▸ **Recorded data**
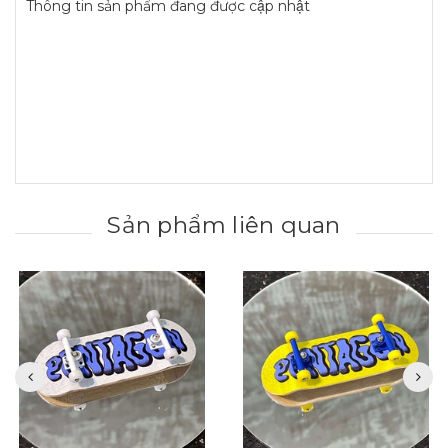
Thông tin sản phẩm đang được cập nhật
Sản phẩm liên quan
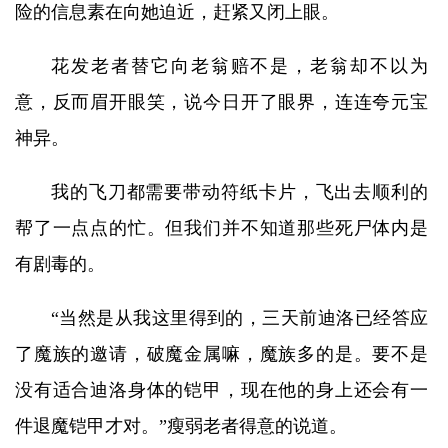
险的信息素在向她迫近，赶紧又闭上眼。
花发老者替它向老翁赔不是，老翁却不以为
意，反而眉开眼笑，说今日开了眼界，连连夸元宝
神异。
我的飞刀都需要带动符纸卡片，飞出去顺利的
帮了一点点的忙。但我们并不知道那些死尸体内是
有剧毒的。
“当然是从我这里得到的，三天前迪洛已经答应
了魔族的邀请，破魔金属嘛，魔族多的是。要不是
没有适合迪洛身体的铠甲，现在他的身上还会有一
件退魔铠甲才对。”瘦弱老者得意的说道。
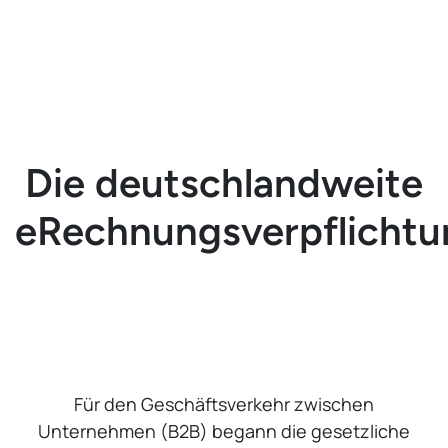
Die deutschlandweite
eRechnungsverpflichtu
Für den Geschäftsverkehr zwischen
Unternehmen (B2B) begann die gesetzliche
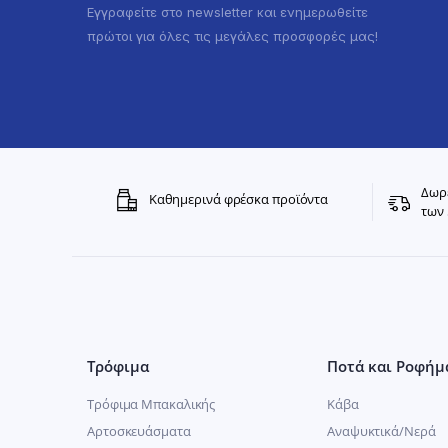
Εγγραφείτε στο newsletter και ενημερωθείτε
πρώτοι για όλες τις μεγάλες προσφορές μας!
Δωρε
Καθημερινά φρέσκα προϊόντα
των 
Τρόφιμα
Ποτά και Ροφήμ
Τρόφιμα Μπακαλικής
Κάβα
Αρτοσκευάσματα
Αναψυκτικά/Νερά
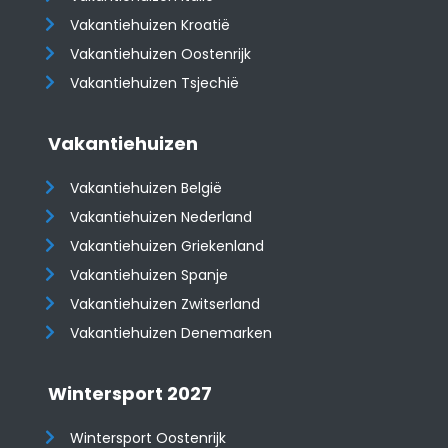
Vakantiehuizen Kroatië
​​​​​​​Vakantiehuizen Oostenrijk
Vakantiehuizen Tsjechië
Vakantiehuizen
Vakantiehuizen België
Vakantiehuizen Nederland
Vakantiehuizen Griekenland
Vakantiehuizen Spanje
​​​​​​​Vakantiehuizen Zwitserland
Vakantiehuizen Denemarken
Wintersport 2027
Wintersport Oostenrijk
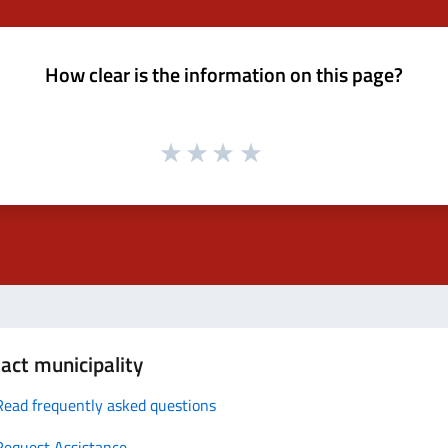
How clear is the information on this page?
act municipality
Read frequently asked questions
Request Assistance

▸ **Exercise details**
Everything from the line that contains "Αρτοσκευάσματα" to the final line of the data is to be duplicated exactly, both ends included, except the pictures.

▸ **Solution**
Αρτοσκευάσματα
Αναψυκτικά/Νερά
Vakantiehuizen Kroatië
​​​​​​​Vakantiehuizen Oostenrijk
Vakantiehuizen Tsjechië
Vakantiehuizen
Vakantiehuizen België
Vakantiehuizen Nederland
Vakantiehuizen Griekenland
Vakantiehuizen Spanje
​​​​​​​Vakantiehuizen Zwitserland
Vakantiehuizen Denemarken
Wintersport 2027
Wintersport Oostenrijk
How clear is the information on this page?
act municipality
Read frequently asked questions
Request Assistance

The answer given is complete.